───── INPUT RECORDS ─────

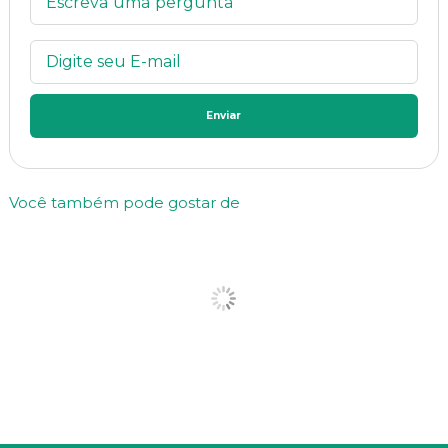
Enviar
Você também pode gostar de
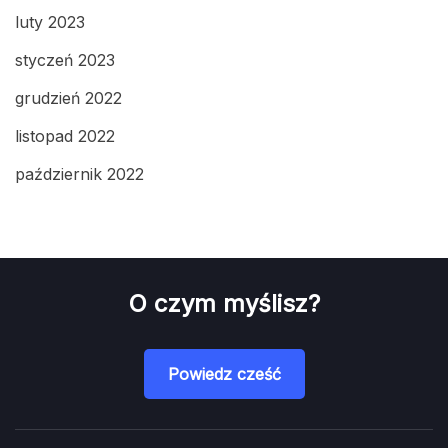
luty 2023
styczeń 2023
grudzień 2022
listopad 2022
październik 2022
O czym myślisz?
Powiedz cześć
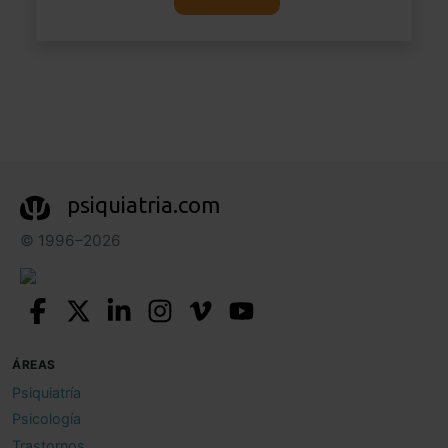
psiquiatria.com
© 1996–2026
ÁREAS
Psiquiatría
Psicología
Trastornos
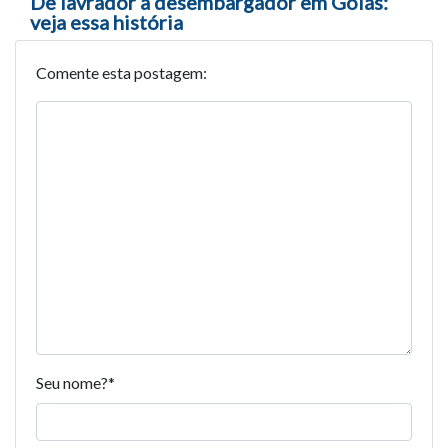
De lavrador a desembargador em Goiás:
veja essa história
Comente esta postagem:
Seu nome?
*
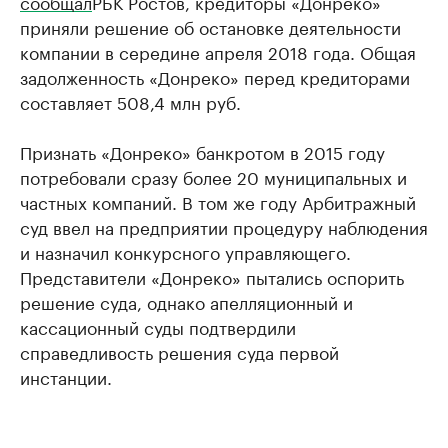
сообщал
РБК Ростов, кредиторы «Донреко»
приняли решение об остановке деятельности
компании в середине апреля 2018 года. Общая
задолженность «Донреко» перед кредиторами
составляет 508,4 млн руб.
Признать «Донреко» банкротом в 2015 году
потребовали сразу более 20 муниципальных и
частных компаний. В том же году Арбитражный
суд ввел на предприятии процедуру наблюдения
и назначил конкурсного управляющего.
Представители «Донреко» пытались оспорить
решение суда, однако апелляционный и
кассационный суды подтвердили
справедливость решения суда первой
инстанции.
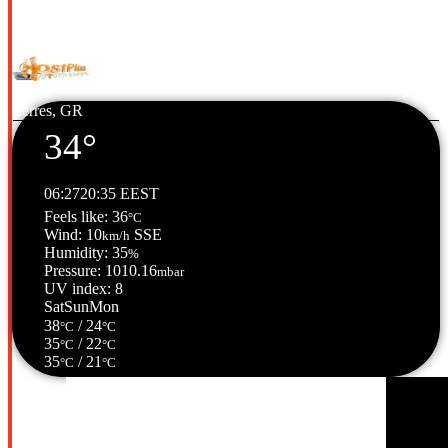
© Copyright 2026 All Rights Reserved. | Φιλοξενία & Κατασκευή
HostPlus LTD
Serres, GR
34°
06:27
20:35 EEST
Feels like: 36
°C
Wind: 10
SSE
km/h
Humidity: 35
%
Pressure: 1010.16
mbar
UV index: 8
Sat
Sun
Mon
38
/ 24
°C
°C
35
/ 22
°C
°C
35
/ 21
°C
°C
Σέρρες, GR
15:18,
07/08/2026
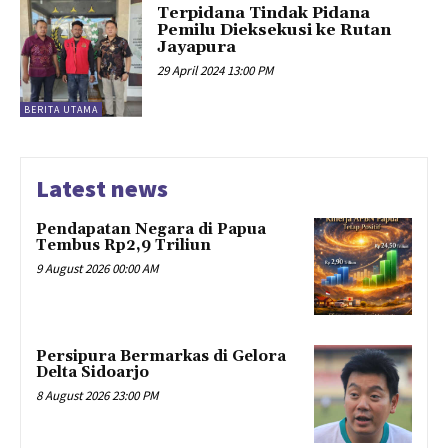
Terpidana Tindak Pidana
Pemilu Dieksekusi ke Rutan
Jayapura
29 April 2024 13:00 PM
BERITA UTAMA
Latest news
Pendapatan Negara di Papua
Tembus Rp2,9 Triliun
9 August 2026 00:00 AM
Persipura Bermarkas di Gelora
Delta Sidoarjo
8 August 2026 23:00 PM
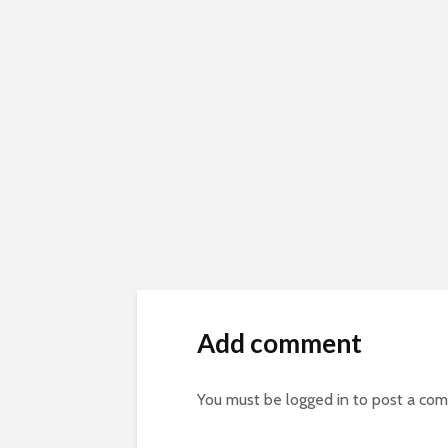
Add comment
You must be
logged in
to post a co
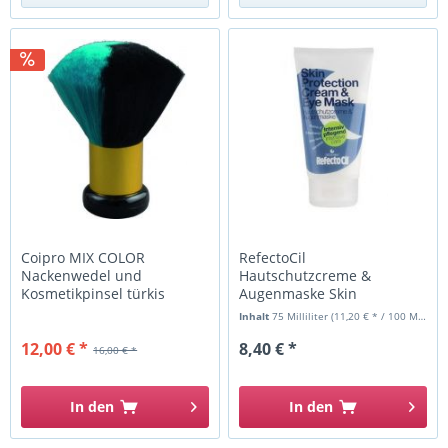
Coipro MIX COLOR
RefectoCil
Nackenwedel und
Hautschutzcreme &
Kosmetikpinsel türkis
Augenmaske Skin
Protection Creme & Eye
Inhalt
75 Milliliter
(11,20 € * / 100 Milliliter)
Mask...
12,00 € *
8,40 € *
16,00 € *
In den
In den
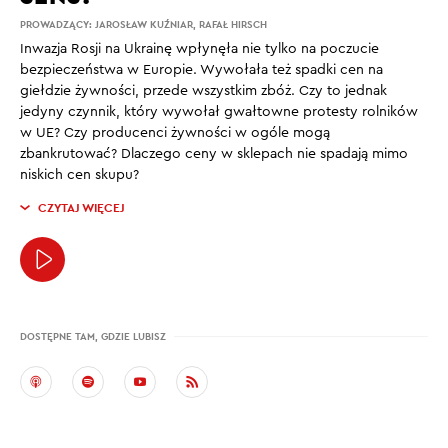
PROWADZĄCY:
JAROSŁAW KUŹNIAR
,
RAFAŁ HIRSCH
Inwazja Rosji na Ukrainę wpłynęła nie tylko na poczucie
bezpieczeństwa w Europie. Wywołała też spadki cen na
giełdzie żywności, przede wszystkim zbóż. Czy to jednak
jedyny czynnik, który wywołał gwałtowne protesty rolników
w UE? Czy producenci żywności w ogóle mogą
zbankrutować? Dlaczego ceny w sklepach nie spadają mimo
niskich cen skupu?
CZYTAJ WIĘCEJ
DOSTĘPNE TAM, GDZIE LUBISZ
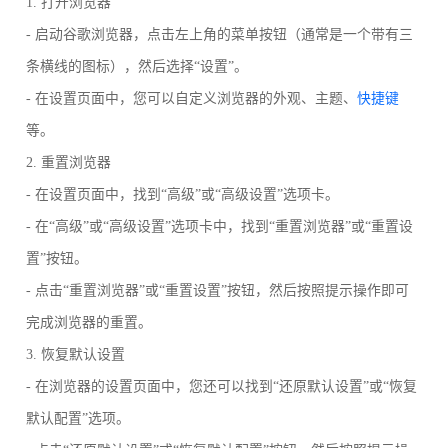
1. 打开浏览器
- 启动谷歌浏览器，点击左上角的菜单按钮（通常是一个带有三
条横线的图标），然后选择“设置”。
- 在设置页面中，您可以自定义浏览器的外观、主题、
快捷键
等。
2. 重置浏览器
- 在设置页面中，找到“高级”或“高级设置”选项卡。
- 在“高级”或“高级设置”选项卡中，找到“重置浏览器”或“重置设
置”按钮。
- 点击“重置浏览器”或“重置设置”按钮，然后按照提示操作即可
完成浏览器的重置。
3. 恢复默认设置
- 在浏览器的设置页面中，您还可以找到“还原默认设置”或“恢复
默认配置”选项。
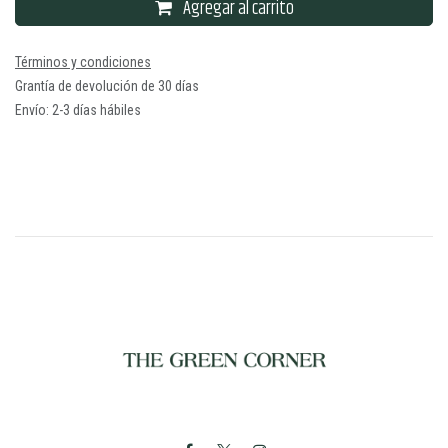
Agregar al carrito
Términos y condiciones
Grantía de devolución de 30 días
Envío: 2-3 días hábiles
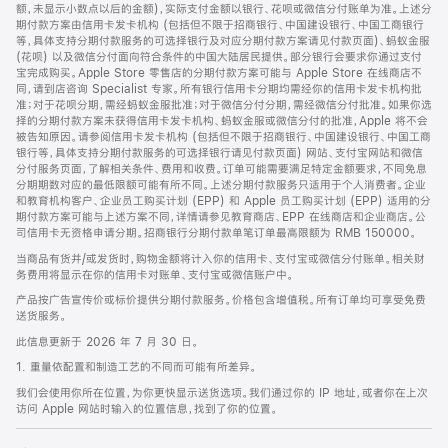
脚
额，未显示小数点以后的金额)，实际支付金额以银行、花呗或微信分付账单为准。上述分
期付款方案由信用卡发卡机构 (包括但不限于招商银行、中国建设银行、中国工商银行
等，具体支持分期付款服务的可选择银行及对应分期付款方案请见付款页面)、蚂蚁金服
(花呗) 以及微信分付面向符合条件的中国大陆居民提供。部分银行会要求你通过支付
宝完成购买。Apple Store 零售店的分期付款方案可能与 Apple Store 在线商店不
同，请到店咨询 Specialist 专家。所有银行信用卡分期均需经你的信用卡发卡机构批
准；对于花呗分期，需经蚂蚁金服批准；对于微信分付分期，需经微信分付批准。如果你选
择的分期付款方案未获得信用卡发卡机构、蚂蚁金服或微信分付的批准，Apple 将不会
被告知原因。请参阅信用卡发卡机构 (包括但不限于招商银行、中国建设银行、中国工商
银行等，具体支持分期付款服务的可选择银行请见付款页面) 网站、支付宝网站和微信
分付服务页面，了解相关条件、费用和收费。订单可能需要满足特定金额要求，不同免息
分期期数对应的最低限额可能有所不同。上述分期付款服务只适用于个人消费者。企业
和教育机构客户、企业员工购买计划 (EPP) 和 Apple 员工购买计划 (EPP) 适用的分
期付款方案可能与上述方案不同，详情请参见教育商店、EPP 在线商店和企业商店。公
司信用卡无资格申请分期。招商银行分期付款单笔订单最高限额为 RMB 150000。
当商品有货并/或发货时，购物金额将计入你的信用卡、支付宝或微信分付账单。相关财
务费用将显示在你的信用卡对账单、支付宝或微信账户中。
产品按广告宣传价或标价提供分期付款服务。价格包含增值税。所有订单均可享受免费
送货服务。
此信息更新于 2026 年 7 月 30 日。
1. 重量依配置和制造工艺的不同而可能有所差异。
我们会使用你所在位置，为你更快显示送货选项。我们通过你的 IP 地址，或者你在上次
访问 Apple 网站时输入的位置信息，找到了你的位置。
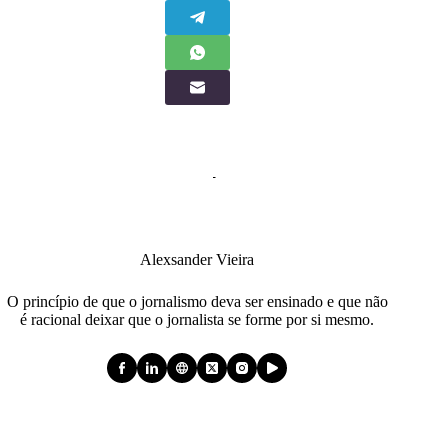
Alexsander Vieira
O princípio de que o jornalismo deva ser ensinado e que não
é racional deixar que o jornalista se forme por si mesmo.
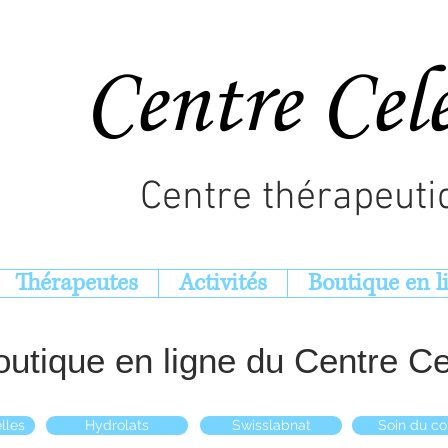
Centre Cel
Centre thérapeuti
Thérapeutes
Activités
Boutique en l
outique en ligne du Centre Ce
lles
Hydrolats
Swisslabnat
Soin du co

─────

TASK TO COMPLETE:
Only the lines from the one with "同，请到店咨询 Specialist 专家。所有银行信用卡分期均需经你的信用卡发卡机构批" through the end of the data, both ends included, should be written out exactly, and no pictures should appear.

SOLUTION:
同，请到店咨询 Specialist 专家。所有银行信用卡分期均需经你的信用卡发卡机构批
准；对于花呗分期，需经蚂蚁金服批准；对于微信分付分期，需经微信分付批准。如果你选
择的分期付款方案未获得信用卡发卡机构、蚂蚁金服或微信分付的批准，Apple 将不会
被告知原因。请参阅信用卡发卡机构 (包括但不限于招商银行、中国建设银行、中国工商
银行等，具体支持分期付款服务的可选择银行请见付款页面) 网站、支付宝网站和微信
分付服务页面，了解相关条件、费用和收费。订单可能需要满足特定金额要求，不同免息
分期期数对应的最低限额可能有所不同。上述分期付款服务只适用于个人消费者。企业
和教育机构客户、企业员工购买计划 (EPP) 和 Apple 员工购买计划 (EPP) 适用的分
期付款方案可能与上述方案不同，详情请参见教育商店、EPP 在线商店和企业商店。公
司信用卡无资格申请分期。招商银行分期付款单笔订单最高限额为 RMB 150000。
当商品有货并/或发货时，购物金额将计入你的信用卡、支付宝或微信分付账单。相关财
务费用将显示在你的信用卡对账单、支付宝或微信账户中。
产品按广告宣传价或标价提供分期付款服务。价格包含增值税。所有订单均可享受免费
送货服务。
此信息更新于 2026 年 7 月 30 日。
1. 重量依配置和制造工艺的不同而可能有所差异。
我们会使用你所在位置，为你更快显示送货选项。我们通过你的 IP 地址，或者你在上次
访问 Apple 网站时输入的位置信息，找到了你的位置。
Alexsander Vieira
O princípio de que o jornalismo deva ser ensinado e que não
é racional deixar que o jornalista se forme por si mesmo.
Centre Cel
Centre thérapeuti
Thérapeutes
Activités
Boutique en l
outique en ligne du Centre Ce
lles
Hydrolats
Swisslabnat
Soin du co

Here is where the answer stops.